A Wigan GP surgery in one of the borough’s most deprived areas is tackling a hidden opioid crisis, cutting its number of prescriptions by a third.
Marsh Green Medical Practice, which once had the highest opioid prescription level in Wigan, has drastically reduced the number of scripts it gives out for these medications.
Last month, shocking Public Health figures revealed that Wigan is in the midst of a silent opioid crisis, with a sixth of the adult population taking highly-addictive painkillers last year.
Since taking over the practice last year, Ashton-based SSP Health, has introduced an “opioid reduction programme”, which has been highly-praised by the borough’s Clinical Commissioning Group (CCG).
Dr Majed Hussain, Marsh Green Medical Practice GP, said: “We identified that we were high prescribers of opioid medication for chronic pain management. There was also increasing evidence for the lack of effect on chronic pain with long-term opioid use, as well as increased risk of harm to the health of the user.

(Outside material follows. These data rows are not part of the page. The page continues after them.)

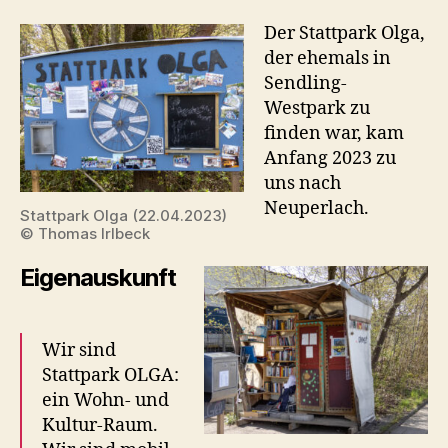
Der Stattpark Olga,
der ehemals in
Sendling-
Westpark zu
finden war, kam
Anfang 2023 zu
uns nach
Neuperlach.
Stattpark Olga (22.04.2023)
© Thomas Irlbeck
Eigenauskunft
Wir sind
Stattpark OLGA:
ein Wohn- und
Kultur-Raum.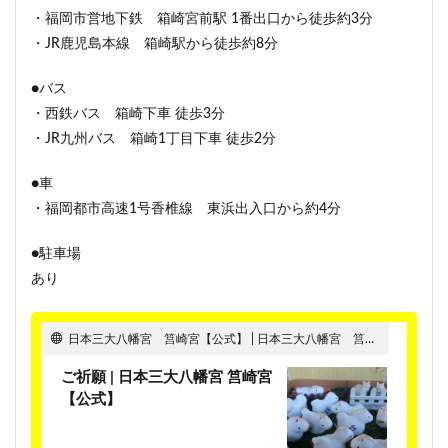
・福岡市営地下鉄 箱崎宮前駅 1番出口から徒歩約3分
・JR鹿児島本線 箱崎駅から徒歩約8分
●バス
・西鉄バス 箱崎下車 徒歩3分
・JR九州バス 箱崎1丁目下車 徒歩2分
●車
・福岡都市高速1号香椎線 東浜出入口から約4分
●駐車場
あり
日本三大八幡宮 筥崎宮【公式】 | 日本三大八幡宮 筥崎宮では初宮参り、七五三、厄祓い、必勝祈願など各種ご祈願、神前結婚式を行っております。多くのお祭りが開催されており、中でも1月の玉取祭、9月の放生会は全国でも有名なお祭りです。
ご祈願 | 日本三大八幡宮 筥崎宮
【公式】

“There is a national crisis of opiate overuse in the USA and the rest of the world is trying to learn from that to avoid a similar situation.
“With the help of our medicines management technician, we decided to concentrate on our prescribing of potent oral and non-oral opioids, as well as tramadol.
“I reviewed the notes of all patients on these drugs and started inviting them in for a medication review, with an aim to reduce long-term opioid burden and consider treatments with greater evidence for effectiveness.
“We have seen significant reductions in our opioid prescribing across the board.
“Most patients were able to reduce or withdraw from opioids completely. Even patients with the most challenging pain issues were able to reduce their total opioid burden, hence reducing their risk of opioid-related health problems.”
The government data shows that 44,008 adults in the CCG area received at least one prescription for opioid painkillers in 2017-18 – 17 per cent of the adult population.
More than half the residents on a prescription for the drugs during March last year had been taking them for a year or more, the study found.